Assim na Terra como no céu


Ante denúncias, Vaticano usa como defesa o mesmo argumento utilizado pelo lulo-petismo no mensalão


QUANDO COBRIA a eleição do papa que viria a ser Bento 16, conversei informalmente com um cardeal-eleitor que chegou a figurar, ainda que tangencialmente, na lista (imensa) de "papabili".
Disse-me, a horas tantas, que, ao fim e ao cabo, quem decidiria a eleição seria o Espírito Santo, que sopraria ao ouvido de cada cardeal o nome certo para conduzir a igreja.
Creio que os católicos, pelo menos os não fundamentalistas, me perdoarão a irreverência de ter pensado que o Espírito Santo era um brincalhão. Só se explicaria a necessidade de sucessivas votações se Ele soprasse um nome ao ouvido de uns quantos cardeais, outro nome a um número menor, um terceiro ou quarto aos demais eleitores, em vez de dizer de uma boa vez o nome definitivo a todos.
Essa origem divina do papa torna ainda mais chocante o fato de "L'Osservatore Romano", a palavra oficial da igreja, ter recorrido à mesmíssima argumentação do lulo-petismo para reagir à reportagem do "New York Times" sobre a omissão de Joseph Ratzinger no caso do sacerdote Lawrence Murphy, que abusou de cerca de 200 crianças surdas.
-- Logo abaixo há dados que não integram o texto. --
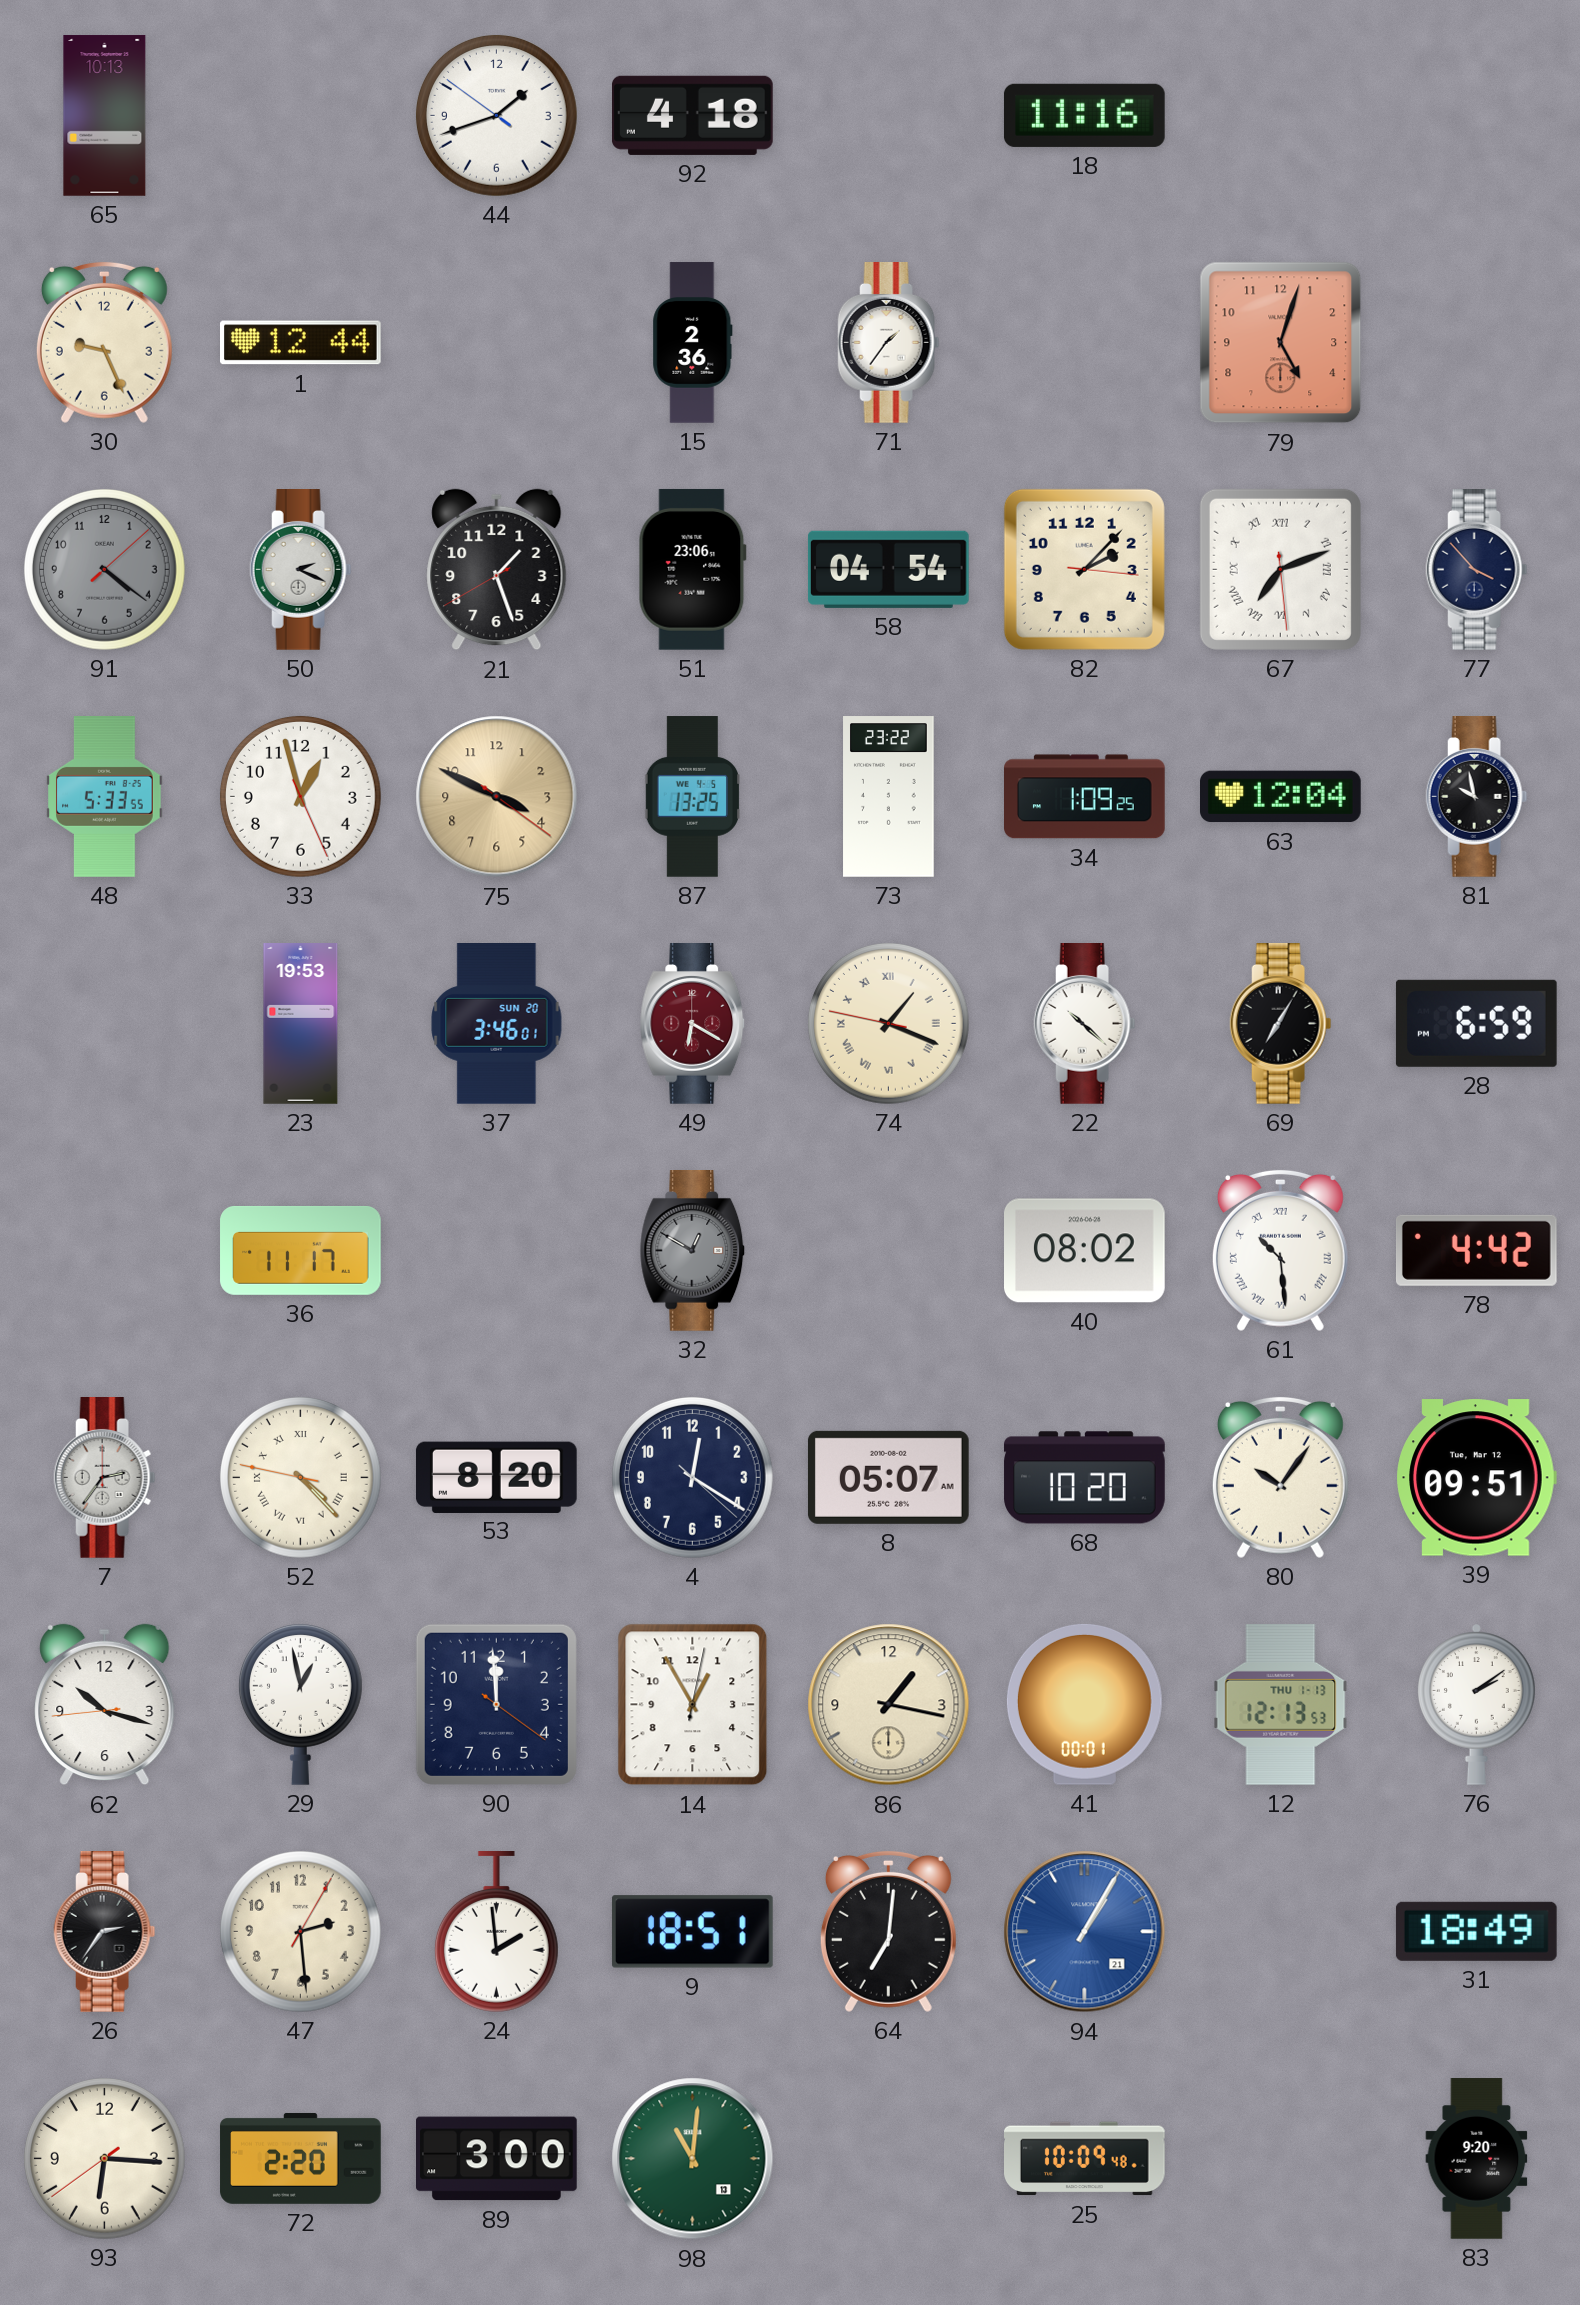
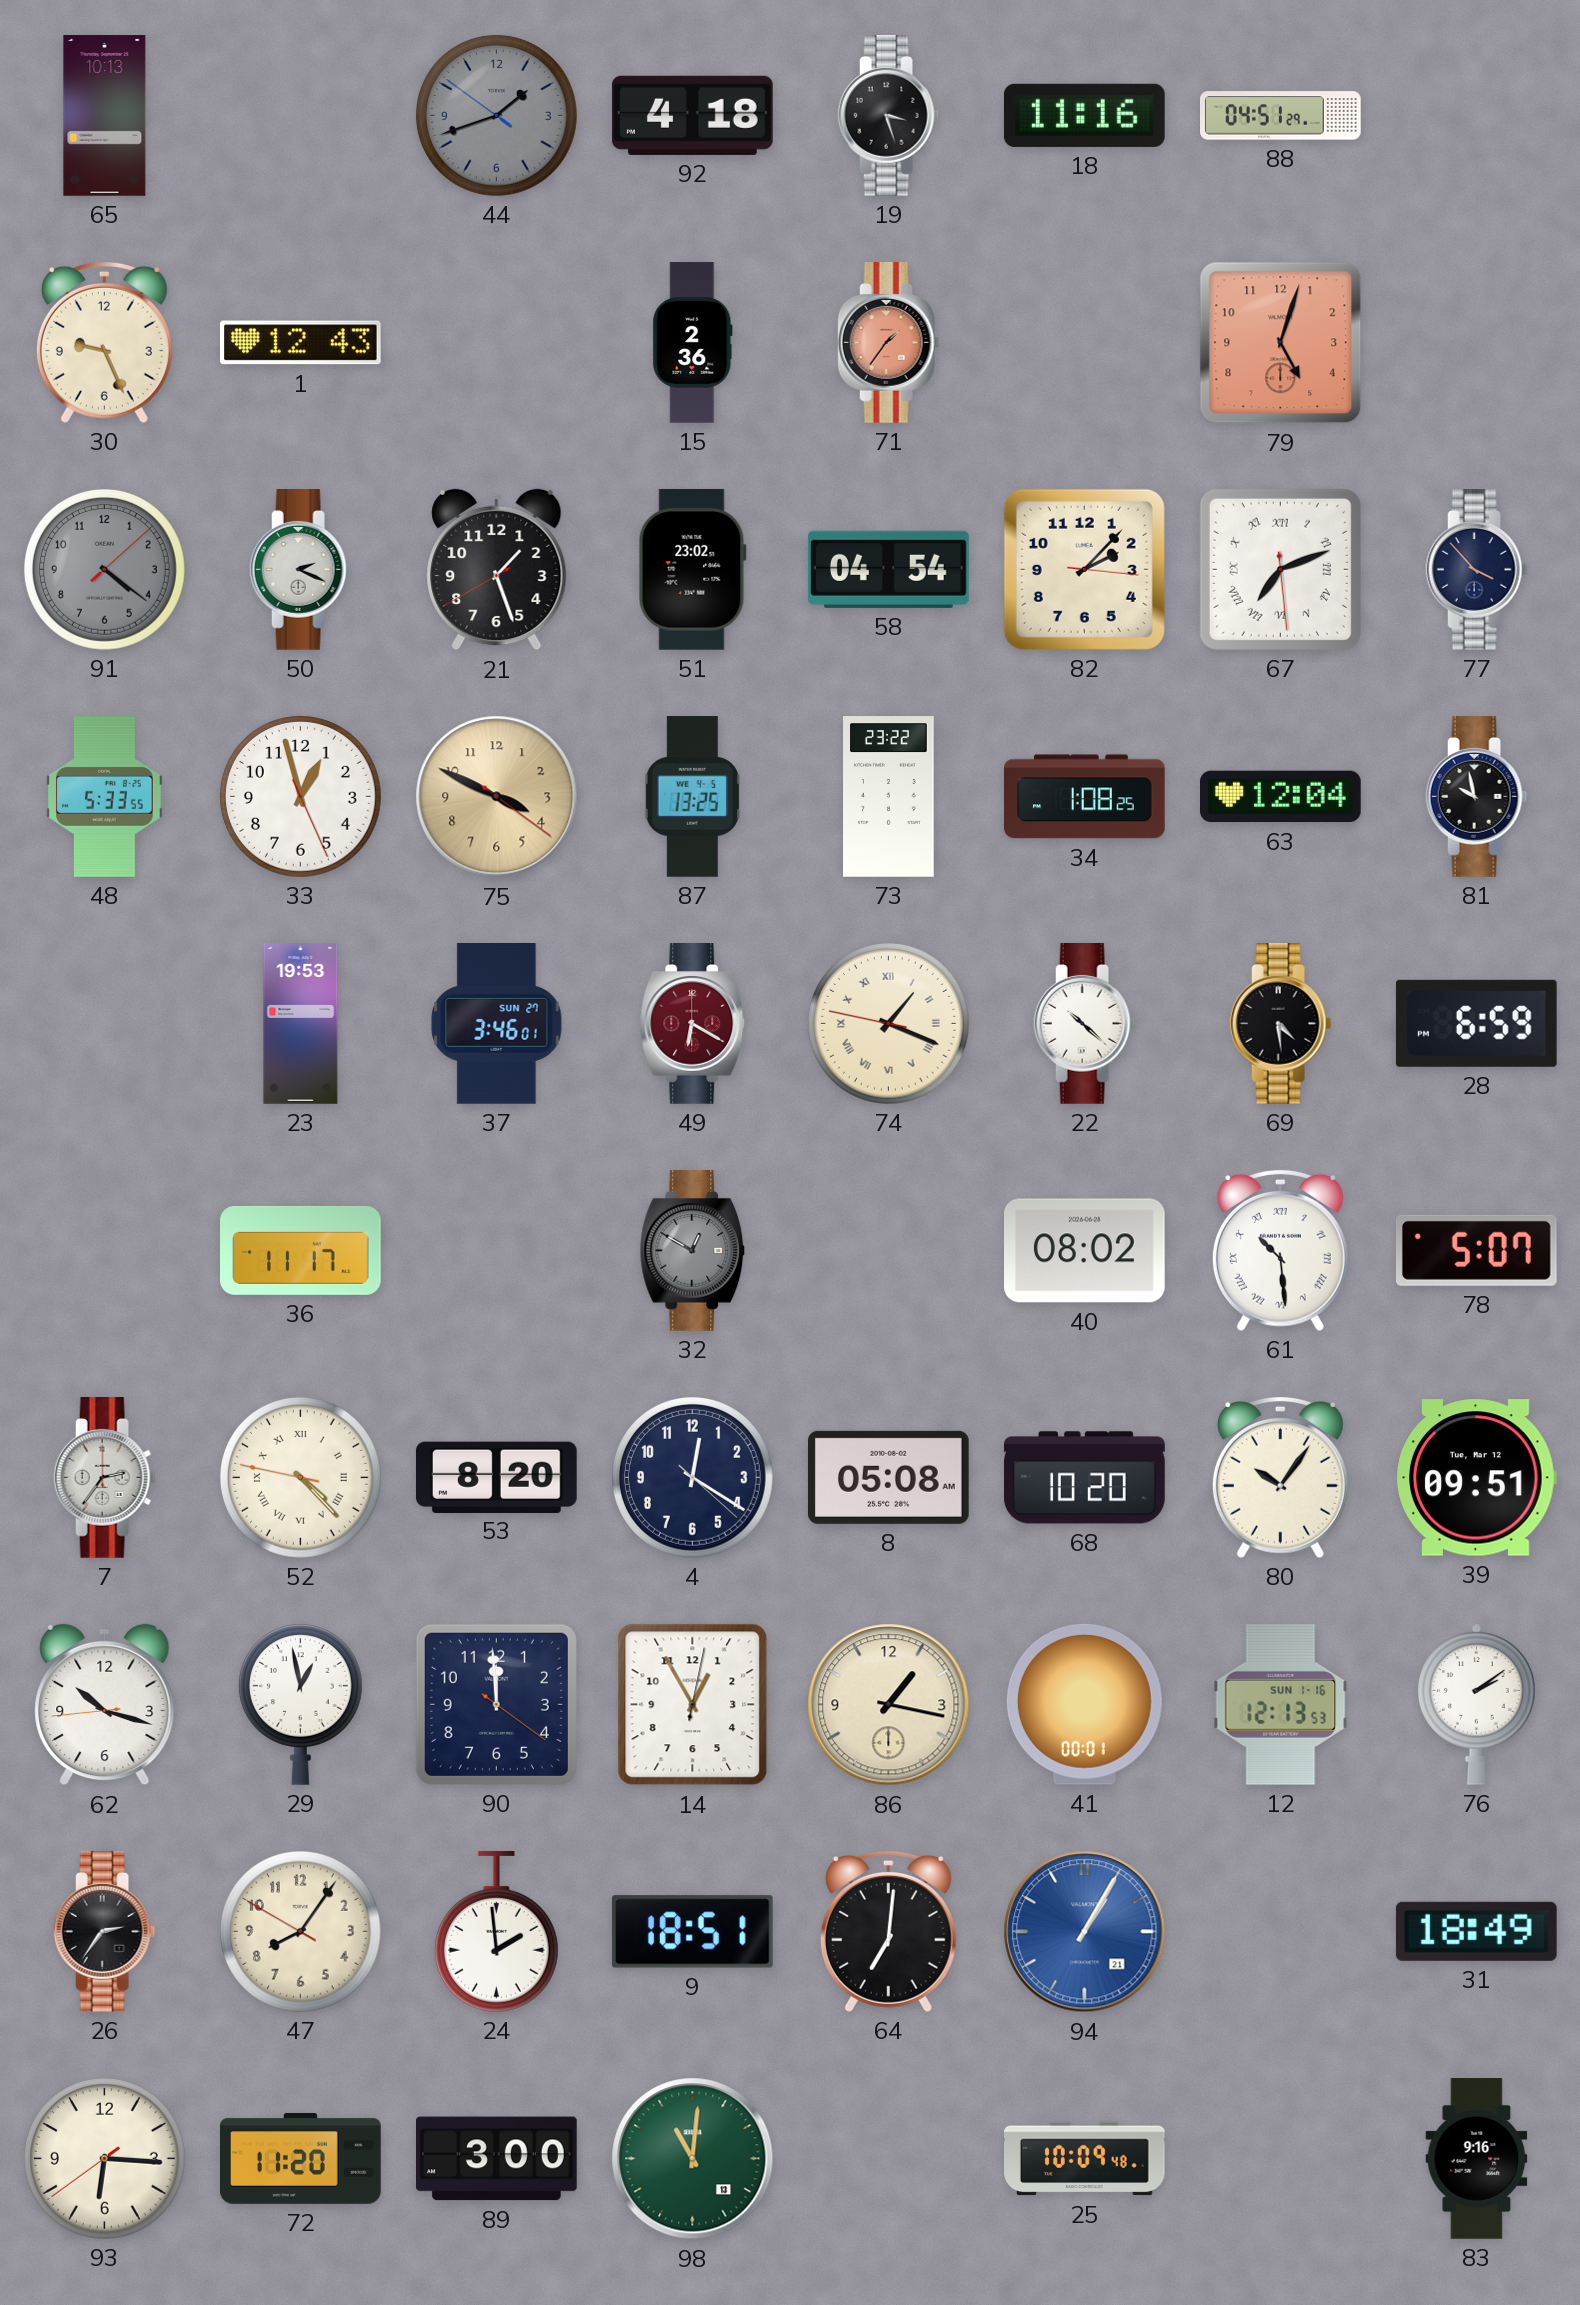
44 dial: white -> grey
19: none -> 3:27
88: none -> 04:51
1: 12:44 -> 12:43
71 dial: white -> salmon
51: 23:06 -> 23:02
34: 1:09 -> 1:08
37 date: SUN 20 -> SUN 27
69: 7:05 -> 4:29
78: 4:42 -> 5:07
8: 05:07 -> 05:08
12 date: THU 1-13 -> SUN 1-16
47: 2:29 -> 8:05
72: 2:20 -> 11:20
83: 9:20 -> 9:16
Para o jornal do Vaticano, a reportagem não passa de "evidente e ignóbil intento de atingir, a todo custo, Bento 16 e seus colaboradores".
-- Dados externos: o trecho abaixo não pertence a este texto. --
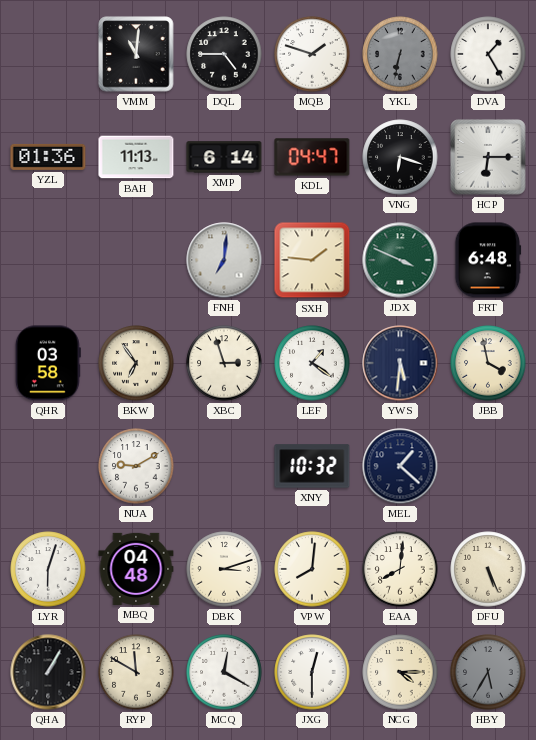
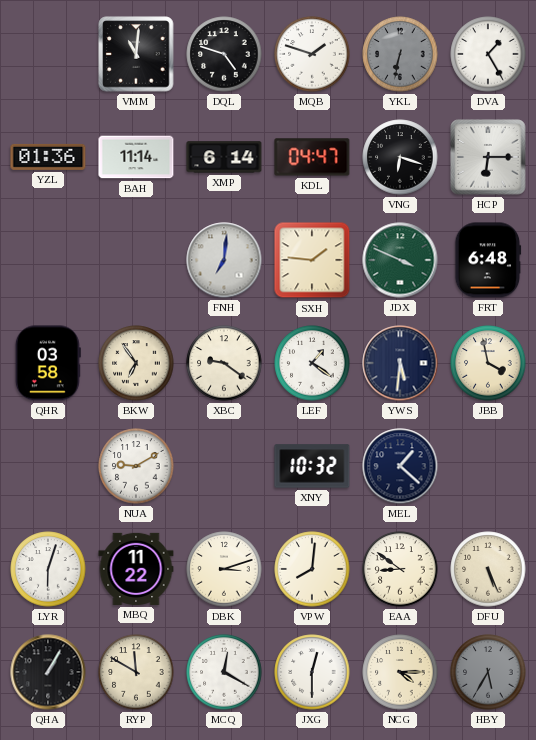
DQL: 4:45 -> 4:48
BAH: 11:13 -> 11:14
XBC: 2:57 -> 9:21
MBQ: 04:48 -> 11:22
EAA: 8:01 -> 8:51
Não lembra a desonesta alegação dos petistas, inclusive da academia e da imprensa chapa-branca, de que a mídia conspirava contra o presidente Lula no episódio do mensalão? Todo o mundo sabia que a única conspiração era a dos fatos, tanto que o presidente se viu forçado a pedir publicamente desculpas, além de alegar que o PT fez "o que todo mundo faz", aludindo a um suposto caixa dois, que, de todo modo, "é coisa de bandido", conforme afirmou à época o ministro da Justiça, Márcio Thomaz Bastos.
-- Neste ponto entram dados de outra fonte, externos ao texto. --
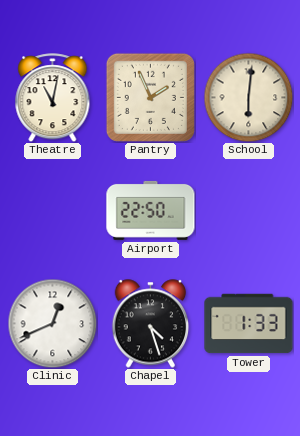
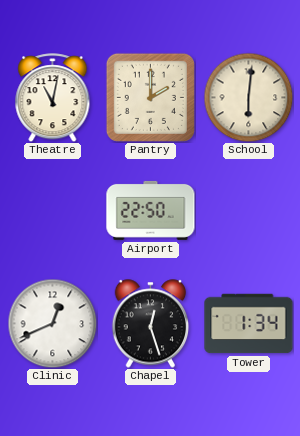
Pantry: 1:56 -> 2:00
Chapel: 4:27 -> 12:27
Tower: 1:33 -> 1:34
O que espanta, no caso do Vaticano, é que havia alguma "rationale" no lulo-petismo, embora torpe: é óbvio que a oposição tentaria usar os fatos para atingir o governo, com fins eleitorais. No caso do papa, como a eleição é decidida pelo Espírito Santo, que tipo de interesse poderia haver em atingi-lo?
Anticlericalismo? Pode ser, mas não é ele, e sim os fatos, que podem atingir a igreja. Culpar o jornal é tentar quebrar o espelho para que não mostre o lado feio de uma "instituição que, por séculos, carregou os ideais de dignidade, amor e solidariedade na sociedade ocidental", como escreveu ontem nesta Folha Francisco Borba Ribeiro Neto, coordenador de projetos do Núcleo Fé e Cultura da PUC-SP.
É essa carga histórica, não o anticlericalismo, que torna mais chocante a sequência de episódios de abusos cometidos por sacerdotes. É também ela que torna indefensável o argumento de que os casos de pedofilia envolvendo religiosos são uma parcela ínfima dos abusos cometidos por outros atores.
Quando surgiram denúncias na Alemanha, um religioso chegou a calcular que, dos 210 mil casos de abusos denunciados no país desde 1995, só 94 (0,044%) envolveram pessoas da Igreja Católica.
Aritmeticamente, é verdade. Mas não pode servir de habeas corpus para os que são dirigidos pelos que conversam com o Espírito Santo, não souberam respeitar a santidade do corpo alheio e ainda ocultam os pecados culpando o espelho.